**WHAT THE TASK ASKS:** In the copy, keep every record exact and leave out all images.

(INPUT DATA Opens)

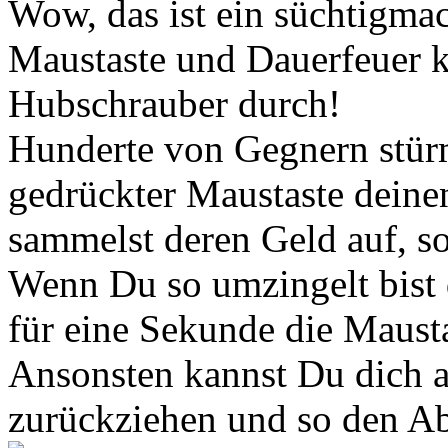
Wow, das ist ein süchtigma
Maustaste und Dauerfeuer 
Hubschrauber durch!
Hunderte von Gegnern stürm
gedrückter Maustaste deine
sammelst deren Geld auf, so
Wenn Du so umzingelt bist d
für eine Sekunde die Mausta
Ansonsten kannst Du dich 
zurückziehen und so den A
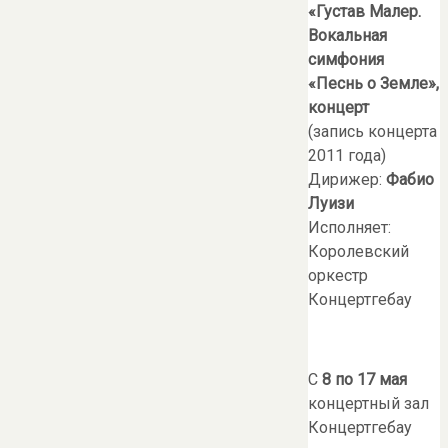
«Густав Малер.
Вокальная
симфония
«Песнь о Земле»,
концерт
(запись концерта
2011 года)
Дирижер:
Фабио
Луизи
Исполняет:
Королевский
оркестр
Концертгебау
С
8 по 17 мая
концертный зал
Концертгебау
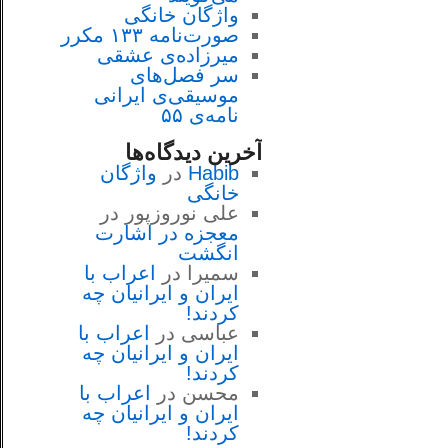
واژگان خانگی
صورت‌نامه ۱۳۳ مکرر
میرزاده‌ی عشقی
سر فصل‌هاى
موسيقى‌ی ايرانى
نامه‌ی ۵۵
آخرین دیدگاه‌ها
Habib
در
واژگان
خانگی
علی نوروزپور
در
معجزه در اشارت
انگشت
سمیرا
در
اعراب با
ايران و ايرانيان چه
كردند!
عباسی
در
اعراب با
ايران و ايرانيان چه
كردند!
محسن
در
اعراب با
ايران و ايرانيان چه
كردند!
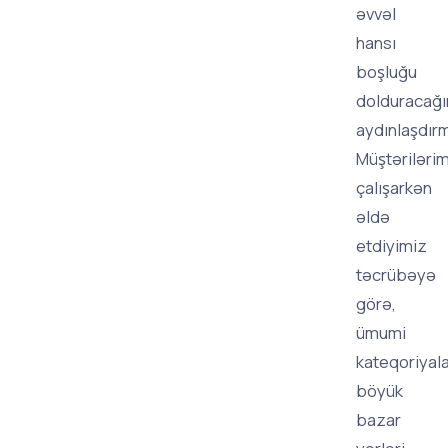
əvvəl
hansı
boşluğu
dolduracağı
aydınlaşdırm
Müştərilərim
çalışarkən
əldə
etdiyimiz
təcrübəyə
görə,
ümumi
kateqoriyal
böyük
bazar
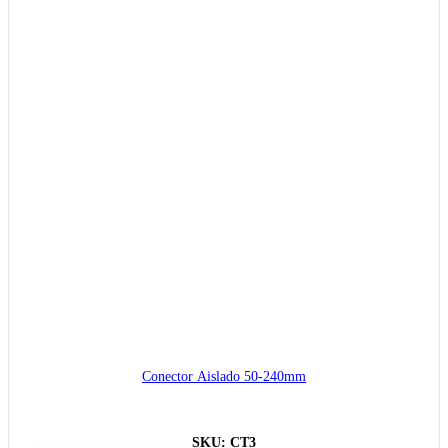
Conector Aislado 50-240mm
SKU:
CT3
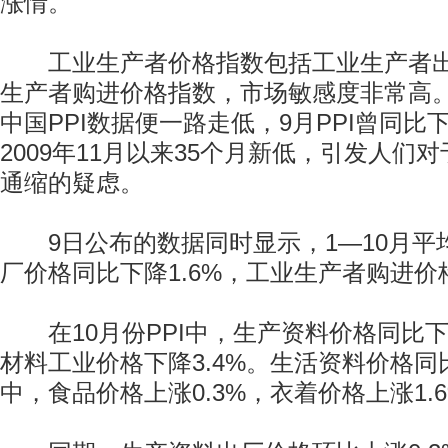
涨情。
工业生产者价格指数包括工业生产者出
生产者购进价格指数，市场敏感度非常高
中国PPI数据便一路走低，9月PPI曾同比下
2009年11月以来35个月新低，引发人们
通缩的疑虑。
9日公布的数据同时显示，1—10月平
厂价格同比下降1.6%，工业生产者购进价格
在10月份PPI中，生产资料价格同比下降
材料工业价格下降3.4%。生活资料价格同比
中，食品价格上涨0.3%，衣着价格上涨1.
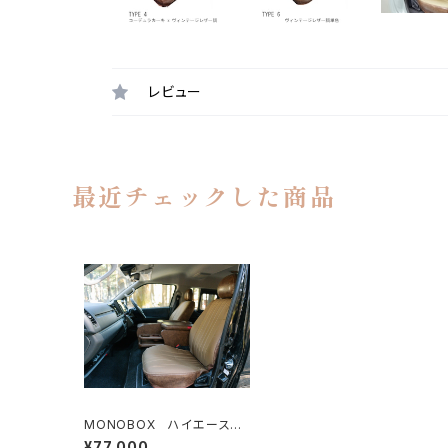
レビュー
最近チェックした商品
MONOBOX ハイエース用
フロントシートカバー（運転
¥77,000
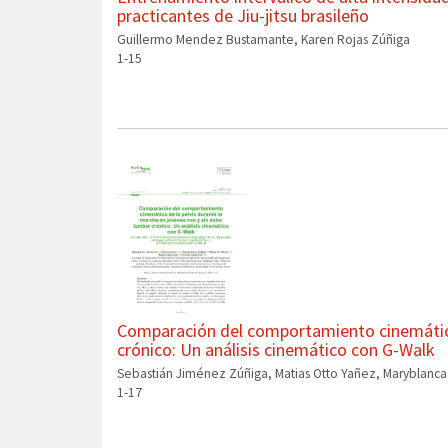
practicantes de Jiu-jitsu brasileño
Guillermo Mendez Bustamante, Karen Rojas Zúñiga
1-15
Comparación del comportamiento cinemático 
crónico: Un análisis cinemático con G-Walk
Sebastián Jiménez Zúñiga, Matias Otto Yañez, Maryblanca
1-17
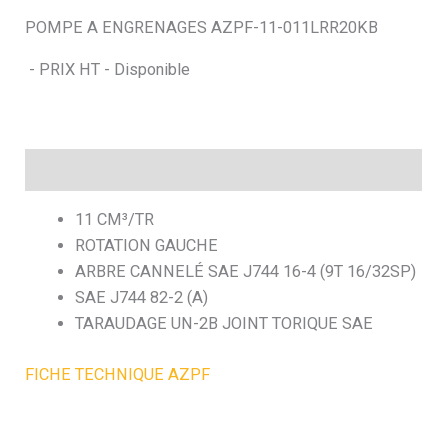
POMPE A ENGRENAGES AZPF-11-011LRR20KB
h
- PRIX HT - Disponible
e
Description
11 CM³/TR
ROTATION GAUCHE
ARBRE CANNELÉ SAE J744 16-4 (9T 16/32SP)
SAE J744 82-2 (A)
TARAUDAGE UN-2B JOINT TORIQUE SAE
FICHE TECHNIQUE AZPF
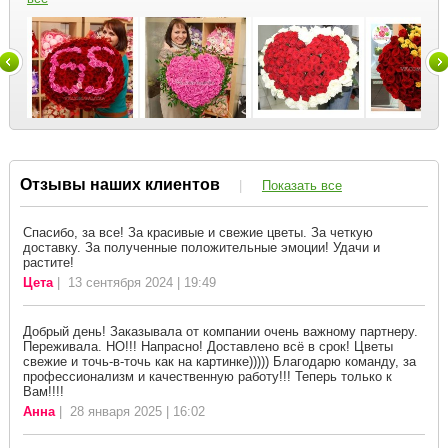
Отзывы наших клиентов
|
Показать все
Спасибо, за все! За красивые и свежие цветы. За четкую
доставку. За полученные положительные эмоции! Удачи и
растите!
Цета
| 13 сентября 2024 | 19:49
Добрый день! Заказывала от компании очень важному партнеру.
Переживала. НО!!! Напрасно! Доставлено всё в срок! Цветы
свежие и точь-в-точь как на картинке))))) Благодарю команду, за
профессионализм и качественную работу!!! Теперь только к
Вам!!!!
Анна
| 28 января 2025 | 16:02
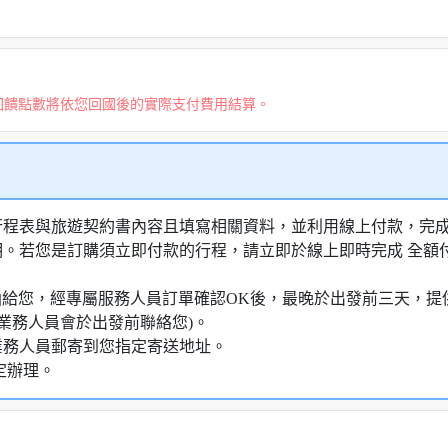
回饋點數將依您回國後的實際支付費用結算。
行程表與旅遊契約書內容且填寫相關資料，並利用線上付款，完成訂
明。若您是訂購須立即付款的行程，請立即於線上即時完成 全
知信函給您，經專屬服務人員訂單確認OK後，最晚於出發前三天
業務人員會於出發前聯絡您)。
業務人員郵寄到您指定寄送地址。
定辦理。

(INPUT DATA Closes)

**ANSWER FOR THIS EXERCISE:**
Wow, das ist ein süchtigma
Maustaste und Dauerfeuer 
Hubschrauber durch!
Hunderte von Gegnern stürm
gedrückter Maustaste deine
sammelst deren Geld auf, so
Wenn Du so umzingelt bist d
für eine Sekunde die Mausta
Ansonsten kannst Du dich 
zurückziehen und so den A
«Густав Малер.
Вокальная
симфония
«Песнь о Земле»,
концерт
(запись концерта
2011 года)
Дирижер:
Фабио
Луизи
Исполняет:
Королевский
оркестр
Концертгебау
С
8 по 17 мая
концертный зал
Концертгебау
واژگان خانگی
صورت‌نامه ۱۳۳ مکرر
میرزاده‌ی عشقی
سر فصل‌هاى
موسيقى‌ی ايرانى
نامه‌ی ۵۵
آخرین دیدگاه‌ها
Habib
در
واژگان
خانگی
علی نوروزپور
در
معجزه در اشارت
انگشت
سمیرا
در
اعراب با
ايران و ايرانيان چه
كردند!
عباسی
در
اعراب با
ايران و ايرانيان چه
كردند!
محسن
در
اعراب با
ايران و ايرانيان چه
كردند!
əvvəl
hansı
boşluğu
dolduracağı
aydınlaşdırm
Müştərilərim
çalışarkən
əldə
etdiyimiz
təcrübəyə
görə,
ümumi
kateqoriyal
böyük
bazar
Conector Aislado 50-240mm
SKU:
CT3
涨情。
工业生产者价格指数包括工业生产者出
生产者购进价格指数，市场敏感度非常高
中国PPI数据便一路走低，9月PPI曾同比下
2009年11月以来35个月新低，引发人们
通缩的疑虑。
9日公布的数据同时显示，1—10月平
厂价格同比下降1.6%，工业生产者购进价格
在10月份PPI中，生产资料价格同比下降
材料工业价格下降3.4%。生活资料价格同比
中，食品价格上涨0.3%，衣着价格上涨1.
レビュー
最近チェックした商品
MONOBOX ハイエース用
フロントシートカバー（運転
¥77,000
practicantes de Jiu-jitsu brasileño
Guillermo Mendez Bustamante, Karen Rojas Zúñiga
1-15
Comparación del comportamiento cinemático 
crónico: Un análisis cinemático con G-Walk
Sebastián Jiménez Zúñiga, Matias Otto Yañez, Maryblanca
1-17
POMPE A ENGRENAGES AZPF-11-011LRR20KB
h
- PRIX HT - Disponible
e
Description
11 CM³/TR
ROTATION GAUCHE
ARBRE CANNELÉ SAE J744 16-4 (9T 16/32SP)
SAE J744 82-2 (A)
TARAUDAGE UN-2B JOINT TORIQUE SAE
FICHE TECHNIQUE AZPF
Отзывы наших клиентов
|
Показать все
Спасибо, за все! За красивые и свежие цветы. За четкую
доставку. За полученные положительные эмоции! Удачи и
растите!
Цета
| 13 сентября 2024 | 19:49
Добрый день! Заказывала от компании очень важному партнеру.
Переживала. НО!!! Напрасно! Доставлено всё в срок! Цветы
свежие и точь-в-точь как на картинке))))) Благодарю команду, за
профессионализм и качественную работу!!! Теперь только к
Вам!!!!
Анна
| 28 января 2025 | 16:02
回饋點數將依您回國後的實際支付費用結算。
行程表與旅遊契約書內容且填寫相關資料，並利用線上付款，完成訂
明。若您是訂購須立即付款的行程，請立即於線上即時完成 全
知信函給您，經專屬服務人員訂單確認OK後，最晚於出發前三天
業務人員會於出發前聯絡您)。
業務人員郵寄到您指定寄送地址。
定辦理。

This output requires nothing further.